ACTIVITY - From the data below, repeat exactly the lines from the line with "u XIVe siècle, d'après la jurispru" to the line with "après la jurisprudence du Parlement.", both included.

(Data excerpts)
══════════════════════════════

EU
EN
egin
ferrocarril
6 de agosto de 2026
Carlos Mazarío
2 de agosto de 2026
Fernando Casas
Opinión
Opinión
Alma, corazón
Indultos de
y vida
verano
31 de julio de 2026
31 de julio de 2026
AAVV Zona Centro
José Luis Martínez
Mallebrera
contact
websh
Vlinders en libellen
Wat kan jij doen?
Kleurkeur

══════════════════════════════

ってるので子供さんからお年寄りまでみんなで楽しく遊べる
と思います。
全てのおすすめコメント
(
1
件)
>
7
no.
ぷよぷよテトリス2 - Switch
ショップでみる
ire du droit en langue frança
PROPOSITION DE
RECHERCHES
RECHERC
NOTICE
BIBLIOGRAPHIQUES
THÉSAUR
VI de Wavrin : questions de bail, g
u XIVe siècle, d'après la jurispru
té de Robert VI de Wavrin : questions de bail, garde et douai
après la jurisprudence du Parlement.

══════════════════════════════

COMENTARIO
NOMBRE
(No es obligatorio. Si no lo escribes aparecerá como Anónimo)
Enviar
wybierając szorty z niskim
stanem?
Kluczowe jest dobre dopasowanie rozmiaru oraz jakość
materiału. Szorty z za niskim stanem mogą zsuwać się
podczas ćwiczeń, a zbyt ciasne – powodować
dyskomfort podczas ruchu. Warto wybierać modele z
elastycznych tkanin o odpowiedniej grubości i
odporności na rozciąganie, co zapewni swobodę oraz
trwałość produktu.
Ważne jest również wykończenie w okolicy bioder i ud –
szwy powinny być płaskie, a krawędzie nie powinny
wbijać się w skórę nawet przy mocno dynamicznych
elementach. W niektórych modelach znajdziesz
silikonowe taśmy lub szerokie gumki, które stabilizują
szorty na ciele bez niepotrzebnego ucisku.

══════════════════════════════

SOLUTION TO THIS EXERCISE -
u XIVe siècle, d'après la jurispru
té de Robert VI de Wavrin : questions de bail, garde et douai
après la jurisprudence du Parlement.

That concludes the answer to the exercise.